Danny Morris (PKA Mr. Morris) is an American songwriter and music producer. Morris has written songs for artists including Nicole Scherzinger (featuring 50 Cent), Wiz Khalifa, Pitbull (featuring Jamie Foxx), and Mary J. Blige (featuring Drake), among others. In 2011 Usher was awarded the Grammy Award for Best Male R&B Vocal Performance for the song "There Goes My Baby", which was co-written by Danny Morris. Danny Morris received a BMI Urban Award for the song. His work with Usher also includes the song "Lemme See", which reached the number one position on the Billboard Urban/R&B Chart, and was produced by Morris. In 2012 Lil Wayne received the Songwriter of the Year award at the Urban Awards for work that included his song "Motivation", co-written by Morris. The song was also awarded a 2012 Billboard Music Award.

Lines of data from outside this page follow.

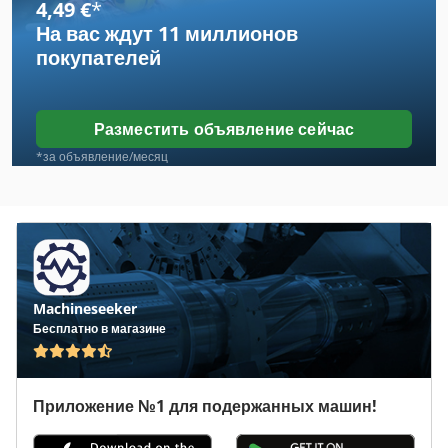
4,49 €
*
На вас ждут
11 миллионов
Hema
покупателей
Hensel
Herkules
Разместить объявление сейчас
Hessap
*за объявление/месяц
Hessapp
Heynumat
Hidroliksan
Machineseeker
Hilma
Бесплатно в магазине
Hoefler
Hss
Приложение №1 для подержанных машин!
Kapema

In addition to songwriting, Morris has also performed as a keyboardist on the albums of artists including Eminem, Usher, Fantasia, Nelly, and Yelawolf. He has also worked as a producer on albums by Nelly and Monica. Morris was signed as a producer and songwriter with Jim Jonsin's Rebel Rock Entertainment, from 2010 to 2013.

Awards and nominations
 "There Goes My Baby" (Usher) – 2010 BMI Award for songwriting
 "Motivation" (Kelly Rowland, Lil Wayne) – 2011 BMI Award for songwriting
 "There Goes My Baby" (Usher) – Billboard#1 Urban Radio Award 2010 for songwriting
 "Motivation" (Kelly Rowland, Lil Wayne) – Billboard#1 Urban Radio Award 2011 for songwriting
 "Motivation" (Kelly Rowland, Lil Wayne) - 2012 Billboard Music Award – Best R&B Song

Singles

References

Living people
American male songwriters
American record producers
Year of birth missing (living people)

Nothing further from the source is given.